Comme les contrats sont régulièrement remis en concurrence, les entreprises s’enfoncent dans une course à la prestation la moins chère, en rognant sur les conditions de travail et en pressant leurs salariés à la productivité. En quarante ans, le nombre d’heures hebdomadaires dédiées aux tâches de nettoyage est passé de 33 à 25 en moyenne. Les agents d’entretien externalisés travaillent donc plus dur et gagnent finalement moins.

« Il est à souligner que cette intensification contribue également à la dégradation du sens du travail par des difficultés à “bien faire” son travail », pointe l’Anses.

Renforcer la responsabilité juridique des donneurs d’ordres

L’agence préconise donc de renforcer la responsabilité juridique des donneurs d’ordres, qui ont déjà une obligation de vigilance. Elle insiste sur la nécessité d’associer les agents, dans les entreprises, pour une véritable politique de prévention et préconise que les délégués du personnel des entreprises donneuses d’ordres et des sous-traitants travaillent ensemble à la prévention. Elle recommande encore de favoriser le travail en journée et d’instaurer un suivi individuel de l’état de santé des agents du nettoyage.

Ces professionnels pâtissent également d’une faible protection syndicale, élément crucial pour la prévention des risques. Les rares cas de mobilisations collectives ont contribué à rendre visible le risque de toxicité. C’est ainsi au cours d’une grève, début 2022, que les agents des toilettes de trois gares parisiennes, employés pour le compte de la SNCF par la société néerlandaise 2theLoo, de sinistre réputation, ont reçu la visite de l’inspection du travail.

Cette dernière a constaté l’utilisation de désinfectants, désodorisants et détartrants classés dangereux sans évaluation des risques, ni mesures de prévention ou de formation, pourtant prévues par la loi. Le 25 mars 2025, le tribunal judiciaire de Paris a condamné la société à verser des amendes (200 euros par agent concerné, soit 39 employés).

Pour les femmes de chambre de l’hôtel Ibis-Batignolles, qui ont conduit une longue grève victorieuse de juillet 2019 à mai 2021, c’est la force du collectif qui, désormais, protège : « Nous refusons d’utiliser les produits les plus agressifs, et la direction n’insiste pas. Mais je sais que dans d’autres hôtels, où les filles sont isolées, elles n’ont pas la possibilité de refuser.

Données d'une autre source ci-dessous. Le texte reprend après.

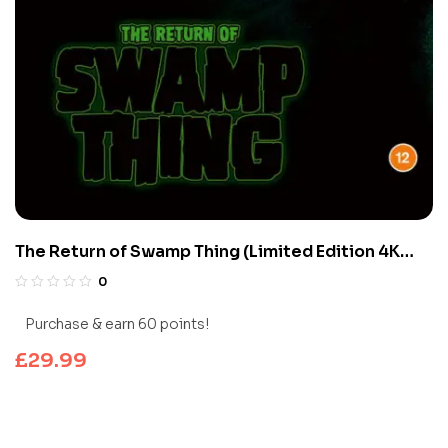
The Return of Swamp Thing (Limited Edition 4K
UHD Blu-ray)
0
Purchase & earn 60 points!
£
29.99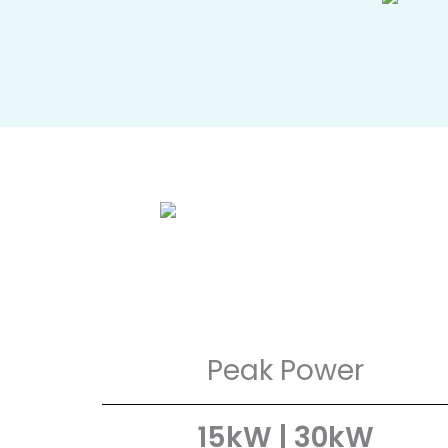
Peak Power
15kW | 30kW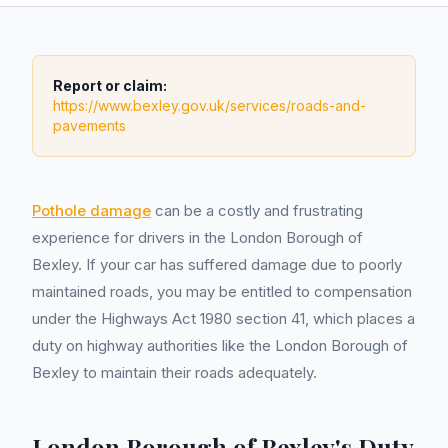
Report or claim:
https://www.bexley.gov.uk/services/roads-and-
pavements
Pothole damage
can be a costly and frustrating
experience for drivers in the London Borough of
Bexley. If your car has suffered damage due to poorly
maintained roads, you may be entitled to compensation
under the Highways Act 1980 section 41, which places a
duty on highway authorities like the London Borough of
Bexley to maintain their roads adequately.
London Borough of Bexley's Duty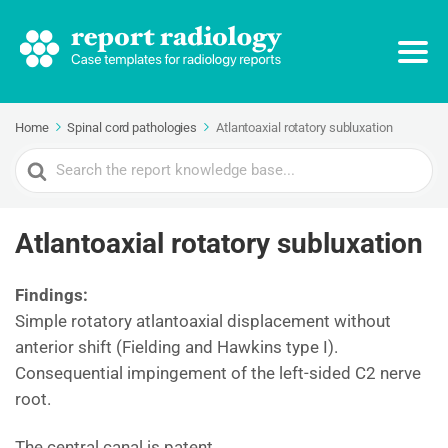
Home
Spinal cord pathologies
Atlantoaxial rotatory subluxation
Search
For
Atlantoaxial rotatory subluxation
Findings:
Simple rotatory atlantoaxial displacement without
anterior shift (Fielding and Hawkins type I).
Consequential impingement of the left-sided C2 nerve
root.
The central canal is patent.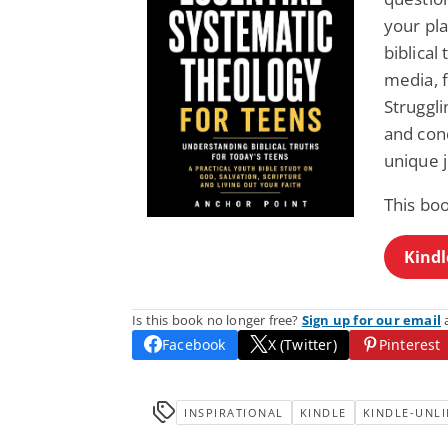
your pla
biblical
media, f
Struggli
and conc
unique 
This bo
Kindl
Is this book no longer free?
Sign up for our email
a
Facebook
X (Twitter)
Pinterest
INSPIRATIONAL
KINDLE
KINDLE-UNLI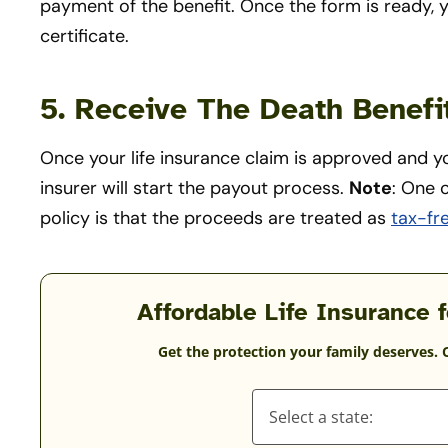
payment of the benefit. Once the form is ready, y
certificate.
5. Receive The Death Benef
Once your life insurance claim is approved and y
insurer will start the payout process.
Note
: One o
policy is that the proceeds are treated as
tax-fr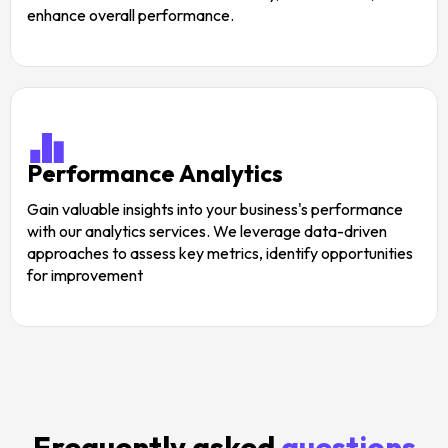
enhance overall performance.
Performance Analytics
Gain valuable insights into your business's performance
with our analytics services. We leverage data-driven
approaches to assess key metrics, identify opportunities
for improvement
Frequently asked
questions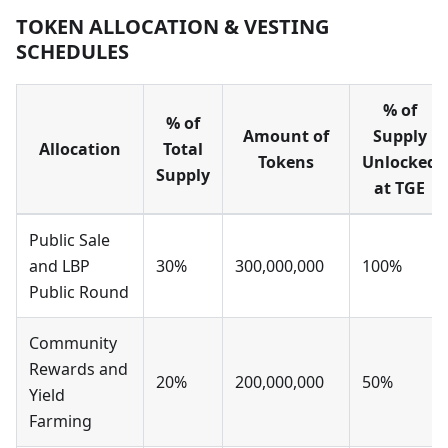
TOKEN ALLOCATION & VESTING
SCHEDULES
% of
% of
Amount of
Supply
Allocation
Total
Tokens
Unlocked
Supply
at TGE
Public Sale
and LBP
30%
300,000,000
100%
Public Round
Community
Rewards and
20%
200,000,000
50%
Yield
Farming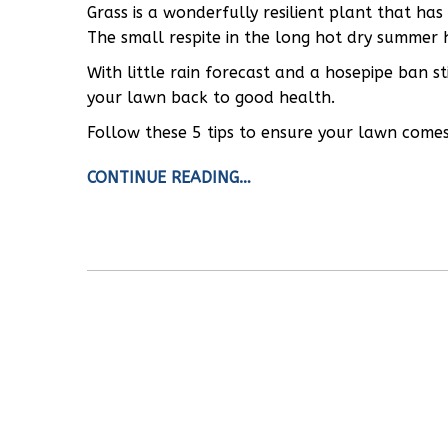
Grass is a wonderfully resilient plant that ha
The small respite in the long hot dry summer 
With little rain forecast and a hosepipe ban s
your lawn back to good health.
Follow these 5 tips to ensure your lawn comes 
CONTINUE READING…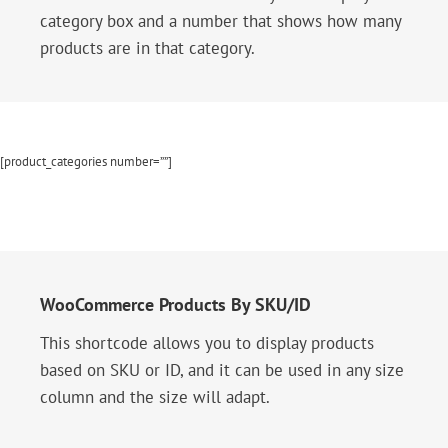
category box and a number that shows how many
products are in that category.
[product_categories number=””]
WooCommerce Products By SKU/ID
This shortcode allows you to display products
based on SKU or ID, and it can be used in any size
column and the size will adapt.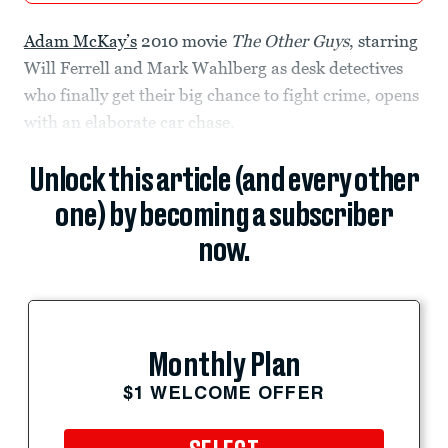
Adam McKay’s
2010 movie
The Other Guys
, starring
Will Ferrell and Mark Wahlberg as desk detectives
who finally get their big chance to fight crime, opens
with an elaborate car chase.
Unlock this article (and every other
one) by becoming a subscriber
now.
Monthly Plan
$1 WELCOME OFFER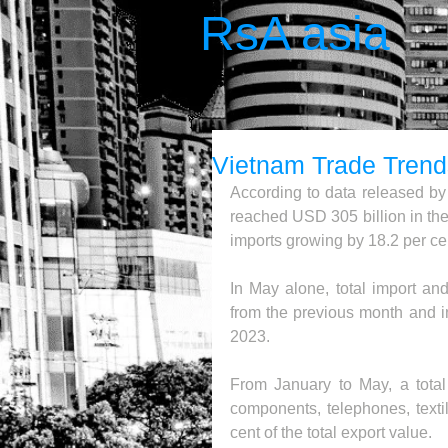
RsA asia
Vietnam Trade Tren
According to data released by t
reached USD 305 billion in the 
imports growing by 18.2 per cen
In May alone, total import an
from the previous month and i
2023.
From January to May, a total 
components, telephones, texti
cent of the total export value.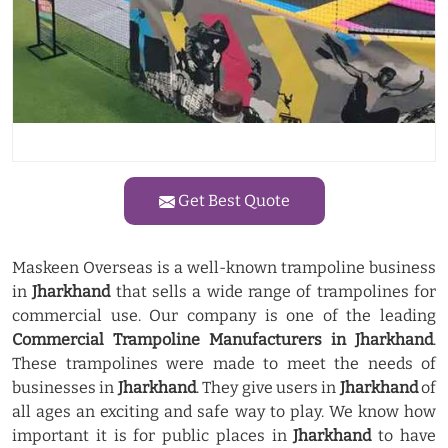
Get Best Quote
Maskeen Overseas is a well-known trampoline business
in
Jharkhand
that sells a wide range of trampolines for
commercial use. Our company is one of the leading
Commercial Trampoline Manufacturers in Jharkhand
.
These trampolines were made to meet the needs of
businesses in
Jharkhand
. They give users in
Jharkhand
of
all ages an exciting and safe way to play. We know how
important it is for public places in
Jharkhand
to have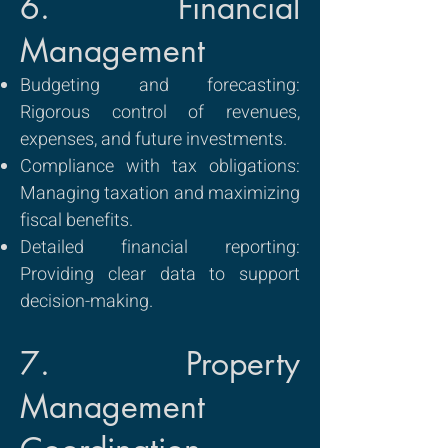
6. Financial
Management
Budgeting and forecasting:
Rigorous control of revenues,
expenses, and future investments.
Compliance with tax obligations:
Managing taxation and maximizing
fiscal benefits.
Detailed financial reporting:
Providing clear data to support
decision-making.
7. Property
Management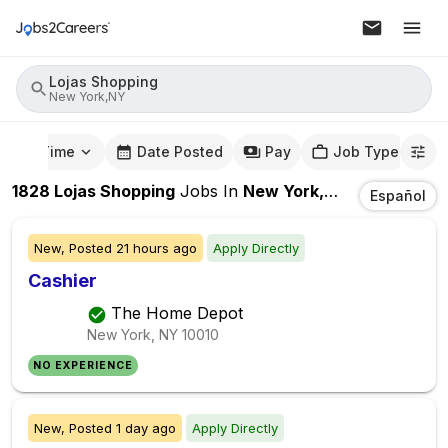
Lojas Shopping
New York,NY
mute Time
Date Posted
Pay
Job Type
1828
Lojas Shopping
Jobs
In
New York,NY
Español
New,
Posted
21 hours ago
Apply Directly
Cashier
The Home Depot
New York, NY
10010
NO EXPERIENCE
New,
Posted
1 day ago
Apply Directly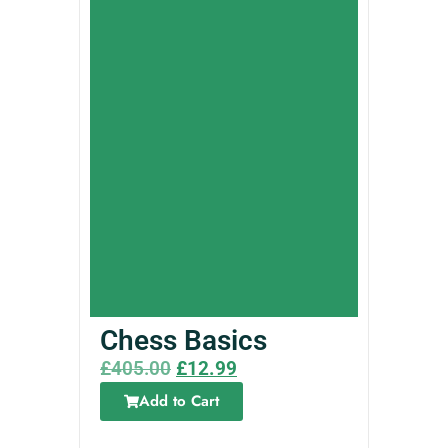
Chess Basics
£
405.00
£
12.99
Add to Cart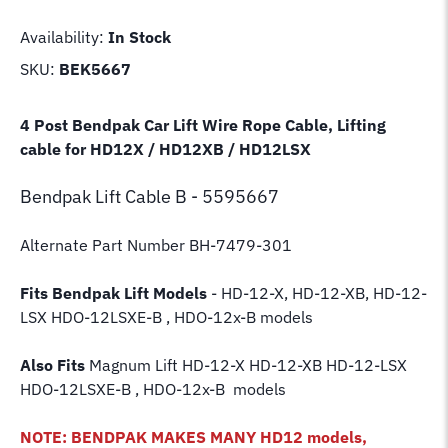
Availability:
In Stock
SKU:
BEK5667
4 Post Bendpak Car Lift Wire Rope Cable, Lifting
cable for HD12X / HD12XB / HD12LSX
Bendpak Lift
Cable B - 5595667
Alternate Part Number BH-7479-301
Fits Bendpak Lift Models
- HD-12-X, HD-12-XB, HD-12-
LSX HDO-12LSXE-B , HDO-12x-B models
Also Fits
Magnum Lift
HD-12-X HD-12-XB HD-12-LSX
HDO-12LSXE-B , HDO-12x-B models
NOTE: BENDPAK MAKES MANY HD12 models,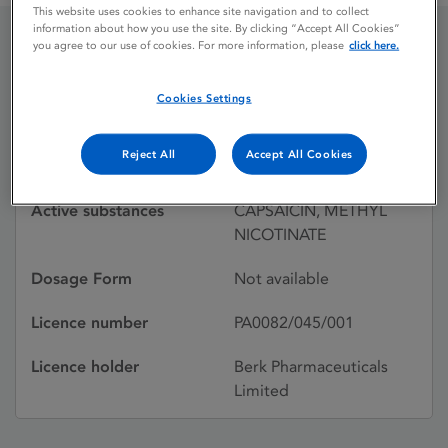
This website uses cookies to enhance site navigation and to collect
information about how you use the site. By clicking “Accept All Cookies”
you agree to our use of cookies. For more information, please
click here.
CREMALGIN BALM
Cookies Settings
Licence status
Withdrawn:
Reject All
Accept All Cookies
15/10/1992
Active substances
CAPSAICIN, METHYL
NICOTINATE
Dosage Form
Not available
Licence number
PA0082/045/001
Licence holder
Berk Pharmaceuticals
Limited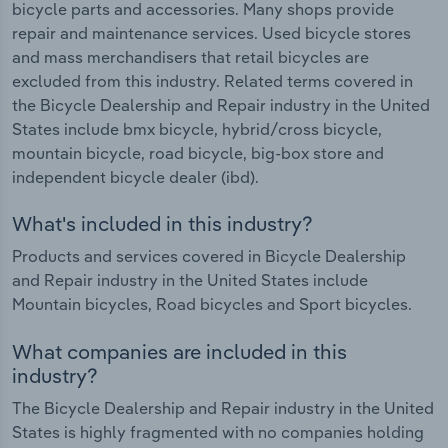
bicycle parts and accessories. Many shops provide
repair and maintenance services. Used bicycle stores
and mass merchandisers that retail bicycles are
excluded from this industry. Related terms covered in
the Bicycle Dealership and Repair industry in the United
States include bmx bicycle, hybrid/cross bicycle,
mountain bicycle, road bicycle, big-box store and
independent bicycle dealer (ibd).
What's included in this industry?
Products and services covered in Bicycle Dealership
and Repair industry in the United States include
Mountain bicycles, Road bicycles and Sport bicycles.
What companies are included in this
industry?
The Bicycle Dealership and Repair industry in the United
States is highly fragmented with no companies holding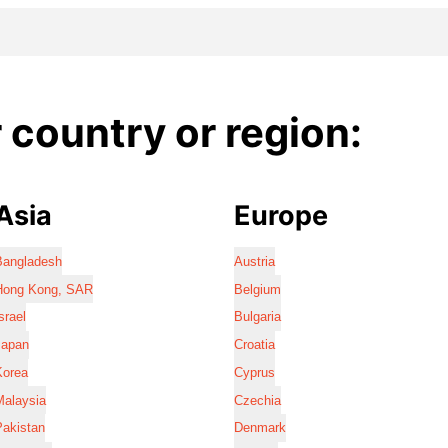
country or region:
Asia
Europe
Bangladesh
Austria
Hong Kong, SAR
Belgium
srael
Bulgaria
Japan
Croatia
Korea
Cyprus
Malaysia
Czechia
Pakistan
Denmark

Il y a de l’intimidation, du mépris au travail, elles ont peur de dénoncer les choses », dit Sylvie Kimissa, femme de chambre et déléguée syndicale, à Reporterre.

Capsules prédosées, eau claire et savon…

L’Anses préconise un certain nombre d’alternatives. « Il est possible d’utiliser des capsules de produits d’entretien prédosées, afin d’éviter le transport de bidons de produits, l’opération de dilution, une surconsommation ainsi que le contact direct avec ces derniers », souligne l’expertise.

Autre idée : laver à l’eau claire et au savon, avec peu ou pas de détergent et encore moins de biocides. « Les résultats de propreté visuelle et microbiologique sont identiques à ceux obtenus après un lavage avec un détergent », écrivent les experts. Dans une précédente étude, l’agence recommandait d’éviter les sprays et préconisait l’usage de mousses, qui diminuent la concentration d’agents chimiques.

Il n’existe toutefois aucune solution simple au problème de toxicité. Les produits de remplacement, s’ils sont moins efficaces, risquent d’entraîner d’autres problèmes comme une augmentation des troubles musculosquelettiques, prévient ainsi l’Anses. « La vapeur peut par exemple remplacer certains produits, mais elle induit un risque de brûlure », souligne Dominique Brunet.

L’Anses estime à 1,2 million le nombre de salariés ayant pour tâche principale le nettoyage de locaux, soit près de 5 % de l’emploi salarié. Plus des deux tiers sont des femmes et 20 % sont des personnes immigrées.